Each to their own I am 40 this year and I wouldn't but I have two teenagers and miscarried in 2014. I didnt want anymore but you do hear about women having first babies late on in life.

frenchgrey2 · 13/07/2020 19:16

This thread resonates at the moment. A family member is planning to undergo treatment and will be nearly 50 if all goes to plan. Has been with partner since early 40s. Says she will kick herself if she never tries. I can't understand how this has never come up before. She says she never really looked into it/thought she was too old/ thought people would judge. Doesn't get involved with any children in the family, has no friends with children, GP on one side no longer here and on other side will be close to 80. I understand the longing for a child but do not understand only trying now and personally think it is maybe too late

frenchgrey2 · 13/07/2020 19:16

This thread resonates at the moment. A family member is planning to undergo treatment and will be nearly 50 if all goes to plan. Has been with partner since early 40s. Says she will kick herself if she never tries. I can't understand how this has never come up before. She says she never really looked into it/thought she was too old/ thought people would judge. Doesn't get involved with any children in the family, has no friends with children, GP on one side no longer here and on other side will be close to 80. I understand the longing for a child but do not understand only trying now and personally think it is maybe too late

BeijingBikini · 13/07/2020 19:17

The practical issues of having to be a carer for a loved one could happen at any age

Oh come on, you know that statistically it is a helluva lot more likely in old age. "But a young parent could die too" is hardly a good argument, if any of us could die at any minute then we should never have kids. In old age these health issues go from rare to very likely.
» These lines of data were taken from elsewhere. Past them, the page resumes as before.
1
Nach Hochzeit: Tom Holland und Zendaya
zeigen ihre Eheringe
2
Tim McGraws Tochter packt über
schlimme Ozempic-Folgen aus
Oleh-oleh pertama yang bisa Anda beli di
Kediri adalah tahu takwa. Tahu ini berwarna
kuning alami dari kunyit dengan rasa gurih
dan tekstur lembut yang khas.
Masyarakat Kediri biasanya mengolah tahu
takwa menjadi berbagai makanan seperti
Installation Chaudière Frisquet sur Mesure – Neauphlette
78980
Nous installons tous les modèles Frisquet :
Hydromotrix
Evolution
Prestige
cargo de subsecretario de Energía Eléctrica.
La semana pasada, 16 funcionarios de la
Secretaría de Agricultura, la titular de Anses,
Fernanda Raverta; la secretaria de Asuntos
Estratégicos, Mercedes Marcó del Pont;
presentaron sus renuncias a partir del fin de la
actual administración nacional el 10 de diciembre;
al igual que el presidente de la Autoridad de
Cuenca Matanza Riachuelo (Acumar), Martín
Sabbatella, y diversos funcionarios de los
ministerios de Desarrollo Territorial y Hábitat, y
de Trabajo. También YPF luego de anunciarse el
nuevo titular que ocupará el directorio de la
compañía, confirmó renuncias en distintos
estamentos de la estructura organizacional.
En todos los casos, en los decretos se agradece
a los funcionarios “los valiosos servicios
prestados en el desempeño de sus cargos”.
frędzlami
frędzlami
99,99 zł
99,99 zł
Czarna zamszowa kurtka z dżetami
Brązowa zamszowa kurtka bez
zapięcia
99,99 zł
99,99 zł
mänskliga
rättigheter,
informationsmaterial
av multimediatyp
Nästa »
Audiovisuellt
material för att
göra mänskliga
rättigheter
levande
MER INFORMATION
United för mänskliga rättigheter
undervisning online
Shell4429 · 13/07/2020 19:25

@wildone84 my youngest son has autism and is my world. I was 28 when I had him. Since then I found out his father was on the spectrum and I am pretty sure I am too, also my dad and brothers. I don’t think it’s the age of the parent that contributes to autism, rather that someone who has it themselves might be inclined to have children later in life. Anecdotally I have realised that autism is inherited. I don’t know anyone who has it without it being in the family, even if those people don’t realise they have it ... yet.
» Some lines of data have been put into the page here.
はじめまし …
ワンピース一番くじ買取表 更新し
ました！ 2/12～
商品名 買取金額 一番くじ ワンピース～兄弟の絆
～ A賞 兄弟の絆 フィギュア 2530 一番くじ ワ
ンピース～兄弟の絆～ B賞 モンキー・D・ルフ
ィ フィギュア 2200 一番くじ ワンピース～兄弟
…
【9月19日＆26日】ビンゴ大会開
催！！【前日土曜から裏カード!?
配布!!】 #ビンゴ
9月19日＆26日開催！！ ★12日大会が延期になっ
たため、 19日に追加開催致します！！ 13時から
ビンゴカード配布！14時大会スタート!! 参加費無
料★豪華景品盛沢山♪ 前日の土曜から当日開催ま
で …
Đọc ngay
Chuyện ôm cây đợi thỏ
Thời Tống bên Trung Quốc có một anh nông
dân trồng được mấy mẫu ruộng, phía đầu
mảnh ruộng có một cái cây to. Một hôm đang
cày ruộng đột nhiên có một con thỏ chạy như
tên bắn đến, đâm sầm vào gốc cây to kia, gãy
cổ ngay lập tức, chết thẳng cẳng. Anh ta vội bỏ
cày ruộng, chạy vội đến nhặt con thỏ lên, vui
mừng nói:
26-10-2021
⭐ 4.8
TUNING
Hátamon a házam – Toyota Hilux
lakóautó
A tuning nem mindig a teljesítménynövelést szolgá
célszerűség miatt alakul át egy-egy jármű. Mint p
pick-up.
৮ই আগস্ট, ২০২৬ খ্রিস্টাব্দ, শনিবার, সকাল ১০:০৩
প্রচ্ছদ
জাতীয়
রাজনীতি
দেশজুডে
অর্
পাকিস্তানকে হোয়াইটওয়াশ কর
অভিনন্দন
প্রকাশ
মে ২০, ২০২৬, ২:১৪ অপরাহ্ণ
Cotswoldmama · 13/07/2020 19:33

For a first I would say no as I'd feel that if someone really wants a child it would be sad for them not to. They could adopt though. I do find it odd to have a child at that age if they already have one or more as there are so many risks involved.

Finonia · 13/07/2020 19:37

I had my children “late,” my first was ivf at 39 and my second came along at 41, if I found out I was pregnant now I’d probably be horrified but then if I hadn’t had the previous 7 years of looking after children I’d probably take it in my stride. I can’t speak for children embarrassed by older parents though and I hope my boys will not feel that way But it’s something to consider....

happybunny03 · 13/07/2020 19:52

This is very subjective and depends on a number of factors... I personally think a good 45+ year old mum is much better than a crappy one in her 20s or 30s. I think also it’s generally true that you are a better parent the older you are, you simply have more life experience and maturity. The downside is you are more likely to be tired and have fewer ‘quality’ years with your child/ren.

If your friend is ready to be a parent and deal with all the challenges it brings, believes she will be a good mum and will do her best to provide a happy and stable life for her child, then I wish her all the best...

Just another factor for her to potentially consider is what support network her child will have - is it just her (and her partner?) or are there close friends and family who will be there for the child (even when they reach young adulthood) if anything were to happen to her. I think this is something that all people should consider tbh - no one can predict the future (sorry, sounds a bit pessimistic - I recently put my will together and was forced to consider these things!)